> BRIEF: In the records below, find every line that contains "propeller" and list it.

::::

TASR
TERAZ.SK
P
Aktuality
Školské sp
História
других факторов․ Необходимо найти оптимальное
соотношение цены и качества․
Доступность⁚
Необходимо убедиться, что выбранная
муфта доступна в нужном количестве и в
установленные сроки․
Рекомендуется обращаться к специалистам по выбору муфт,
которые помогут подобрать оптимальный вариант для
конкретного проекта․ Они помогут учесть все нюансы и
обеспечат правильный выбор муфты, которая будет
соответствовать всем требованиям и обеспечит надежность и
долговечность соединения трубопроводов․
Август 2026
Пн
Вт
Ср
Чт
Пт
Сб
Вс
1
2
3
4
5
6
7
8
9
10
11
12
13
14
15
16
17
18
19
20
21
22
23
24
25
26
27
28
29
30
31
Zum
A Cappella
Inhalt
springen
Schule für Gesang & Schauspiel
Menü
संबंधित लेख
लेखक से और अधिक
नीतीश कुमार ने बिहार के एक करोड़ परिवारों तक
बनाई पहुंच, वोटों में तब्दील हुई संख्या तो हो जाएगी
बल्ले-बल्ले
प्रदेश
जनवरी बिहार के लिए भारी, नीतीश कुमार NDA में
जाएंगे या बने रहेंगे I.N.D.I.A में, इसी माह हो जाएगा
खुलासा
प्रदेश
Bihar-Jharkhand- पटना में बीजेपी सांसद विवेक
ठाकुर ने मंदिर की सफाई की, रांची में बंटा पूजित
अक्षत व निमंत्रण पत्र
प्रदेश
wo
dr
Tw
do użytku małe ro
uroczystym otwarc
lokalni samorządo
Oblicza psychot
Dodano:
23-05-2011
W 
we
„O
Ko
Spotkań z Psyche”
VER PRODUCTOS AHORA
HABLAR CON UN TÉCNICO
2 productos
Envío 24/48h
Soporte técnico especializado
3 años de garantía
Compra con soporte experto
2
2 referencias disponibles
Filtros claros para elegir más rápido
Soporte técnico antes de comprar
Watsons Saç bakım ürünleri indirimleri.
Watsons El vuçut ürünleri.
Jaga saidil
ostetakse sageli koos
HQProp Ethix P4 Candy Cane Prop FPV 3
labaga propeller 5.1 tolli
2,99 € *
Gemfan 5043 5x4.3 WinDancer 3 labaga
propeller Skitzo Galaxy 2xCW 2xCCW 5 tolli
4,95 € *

::::

> RESPONSE BELOW:
labaga propeller 5.1 tolli
propeller Skitzo Galaxy 2xCW 2xCCW 5 tolli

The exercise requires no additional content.